Writing an opinion piece weekly has its own demand, albeit unwritten. While there is no formal agreement between Inquirer.net and me, there exists a common wish that articles are worth reading, and more if possible. Avoiding inanity is not an only goal, but creating great interest or popular demand for more is as well. The avoidance of inanity is part of a personal criteria. My editor or the leadership of the publication never asked that of me. I simply feel embarrassed if and when I am inane.
There was a time when I was more ready to hit hard, to be very sarcastic or even insulting. Frankly, if these would solve the perennial problems that plague our society and our nation, I would not hesitate to do so. But every other opinion writer uses the pen like a sharp knife; sometimes, it is a sledgehammer. And this is as far as I can remember. It was as though having the guts and literary facility to call a spade a spade makes a writer a cut above the rest. The only problem is that the rest all do it, and the problems do not get solved.

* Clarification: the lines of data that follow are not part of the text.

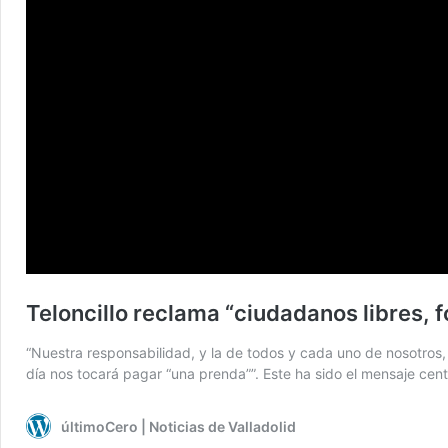
Teloncillo reclama “ciudadanos libres, f
“Nuestra responsabilidad, y la de todos y cada uno de nosotros, 
día nos tocará pagar “una prenda””. Este ha sido el mensaje ce
últimoCero | Noticias de Valladolid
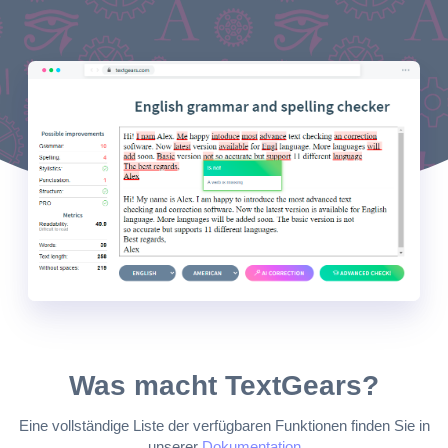
Was macht TextGears?
Eine vollständige Liste der verfügbaren Funktionen finden Sie in
unserer
Dokumentation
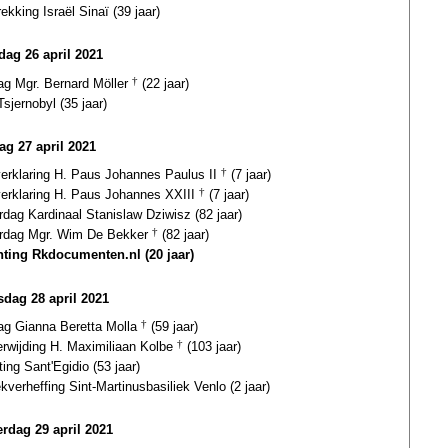
rekking Israël Sinaï (39 jaar)
ag 26 april 2021
ag Mgr. Bernard Möller
†
(22 jaar)
sjernobyl (35 jaar)
ag 27 april 2021
verklaring H. Paus Johannes Paulus II
†
(7 jaar)
gverklaring H. Paus Johannes XXIII
†
(7 jaar)
rdag Kardinaal Stanislaw Dziwisz (82 jaar)
ardag Mgr. Wim De Bekker
†
(82 jaar)
hting Rkdocumenten.nl (20 jaar)
dag 28 april 2021
dag Gianna Beretta Molla
†
(59 jaar)
erwijding H. Maximiliaan Kolbe
†
(103 jaar)
ting Sant'Egidio (53 jaar)
ekverheffing Sint-Martinusbasiliek Venlo (2 jaar)
rdag 29 april 2021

Oh, well, issues can get resolved. A scandal can get exposed. And every so often, a killer, a thief or a liar can get convicted—every so often. My recall, however, from the time that media regained its freedom after Edsa People Power, the rhetoric gets more harsh, more accusatory, more judgmental, more frankly brutal. This pattern that is not emerging anymore but now dominant in traditional tri-media persists because the sins or crimes of society that are supposed to be exposed do not diminish, not from the noise about it anyway, but in fact increase—if we are to listen and read and watch news and opinions.
More than 60 years ago, in 1953, Ramon Magsaysay brought the issue of corruption against then President Elpidio Quirino via the golden arenola scandal. This is my earliest memory of a political issue that had prominence during the campaign then. Then, almost 60 years later, in 2010, corruption was the front and center issue still. I began to wonder what happened in between. After all, it can seem that 47 years against corruption, including the iron fist of a dictatorship, would be more than enough to reduce corruption to being a side issue. But we all know it did not taper as two Philippine presidents in that period made it to the world’s top 10 most corrupt leaders—and one more detained in the last few years for the same accusation.

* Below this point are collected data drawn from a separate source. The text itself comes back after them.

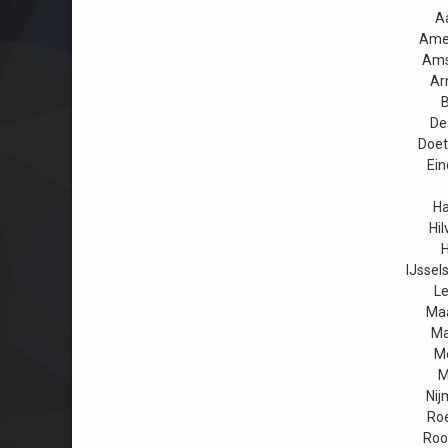
A
Amer
Ams
Ar
B
De
Doet
Ein
Ha
Hi
H
IJssel
Le
Maa
Ma
Me
M
Nij
Roe
Roo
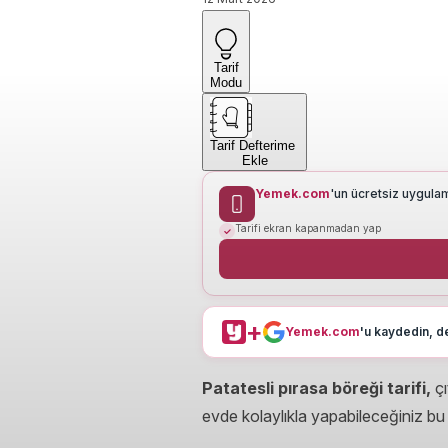
Tarif
Modu
Tarif Defterime
Ekle
Yemek.com
'un ücretsiz uygula
Tarifi ekran kapanmadan yap
+
Yemek.com
'u kaydedin, de
Patatesli pırasa böreği tarifi,
ç
evde kolaylıkla yapabileceğiniz bu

Reflecting on the utter lack of success of high-profile, noisy attempts via media to expose and castigate corruption, real, imagined or malicious fabrication, the results do not favor the methodology at all. Yes, bad news can sell newspapers, radio and TV programs, but definitely had been inutile against corruption over the last 60 years. I simply cannot accept that doing the same thing all over again will bring different results. I think expecting different results from doing the same thing is equivalent to stupidity, or the inanity I fear so much.
I, of course, do not subscribe to being mute in the face of great wrong. The preponderance of noise, though, against anything and everything that is wrong, or wrong according to the opinions of all who write or talk in media, is the very thing that makes it ineffective against corruption. Psychologists may even suggest that the bombardment of bad news regarding corruption can actually highlight the issue until it becomes commonplace or routine. Worse, it can be a self-fulfilling prophecy. Instead of provoking our imagination towards the constructive, our minds are forced to wallow in a sea of negativity.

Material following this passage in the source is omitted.